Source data
· · · · · · ·
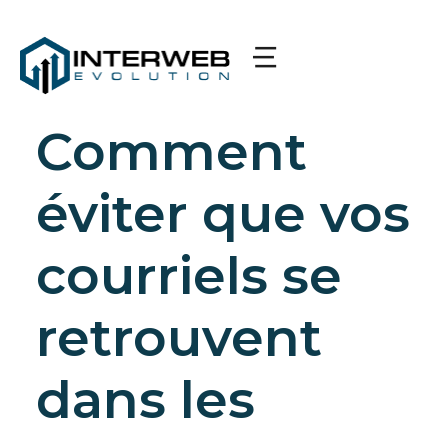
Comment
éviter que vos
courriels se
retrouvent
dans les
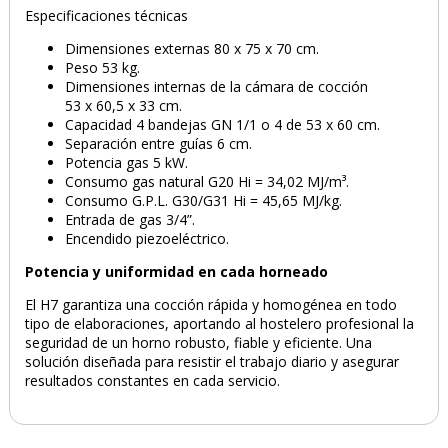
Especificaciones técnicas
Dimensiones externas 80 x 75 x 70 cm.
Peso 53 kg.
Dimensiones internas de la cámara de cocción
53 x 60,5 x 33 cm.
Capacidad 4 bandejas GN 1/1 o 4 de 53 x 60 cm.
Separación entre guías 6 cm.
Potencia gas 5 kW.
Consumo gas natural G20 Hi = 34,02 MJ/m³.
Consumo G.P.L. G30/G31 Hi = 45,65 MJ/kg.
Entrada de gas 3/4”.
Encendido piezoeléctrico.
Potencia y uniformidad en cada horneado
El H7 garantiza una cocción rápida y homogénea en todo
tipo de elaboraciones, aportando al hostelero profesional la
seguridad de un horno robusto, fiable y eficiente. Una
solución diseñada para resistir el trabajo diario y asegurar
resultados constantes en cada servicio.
· · · · · · ·
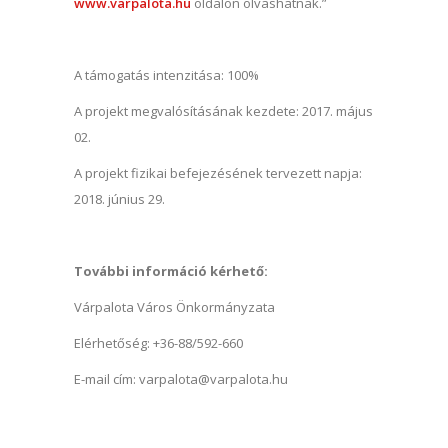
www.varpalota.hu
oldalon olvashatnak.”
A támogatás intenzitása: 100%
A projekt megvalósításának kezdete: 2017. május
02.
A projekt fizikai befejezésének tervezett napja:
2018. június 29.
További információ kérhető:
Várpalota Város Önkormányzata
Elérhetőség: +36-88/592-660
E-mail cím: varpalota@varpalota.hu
· · · · · · ·
**Exercise prompt**
Every line above that holds the string "Dimensiones" should be copied out.

**Response below**
Dimensiones externas 80 x 75 x 70 cm.
Dimensiones internas de la cámara de cocción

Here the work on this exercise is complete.